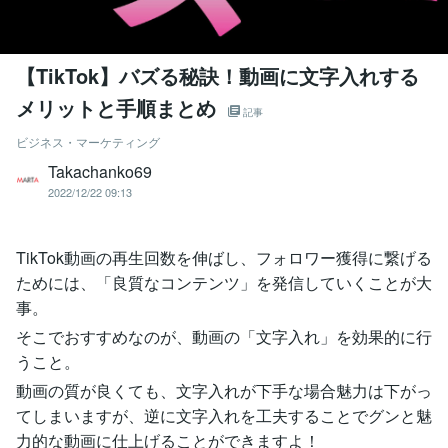
【TikTok】バズる秘訣！動画に文字入れする
メリットと手順まとめ
記事
ビジネス・マーケティング
Takachanko69
2022/12/22 09:13
TikTok動画の再生回数を伸ばし、フォロワー獲得に繋げる
ためには、「良質なコンテンツ」を発信していくことが大
事。
そこでおすすめなのが、動画の「文字入れ」を効果的に行
うこと。
動画の質が良くても、文字入れが下手な場合魅力は下がっ
てしまいますが、逆に文字入れを工夫することでグンと魅
力的な動画に仕上げることができますよ！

● ● ● ● ● ● ●

• _HOW TO COMPLETE THIS TASK_
Lines from the one with "2022/12/22 09:13" through the last line above must be printed exactly; no other line is to appear.

• _RESPONSE TO THIS TASK_
2022/12/22 09:13
TikTok動画の再生回数を伸ばし、フォロワー獲得に繋げる
ためには、「良質なコンテンツ」を発信していくことが大
事。
そこでおすすめなのが、動画の「文字入れ」を効果的に行
うこと。
動画の質が良くても、文字入れが下手な場合魅力は下がっ
てしまいますが、逆に文字入れを工夫することでグンと魅
力的な動画に仕上げることができますよ！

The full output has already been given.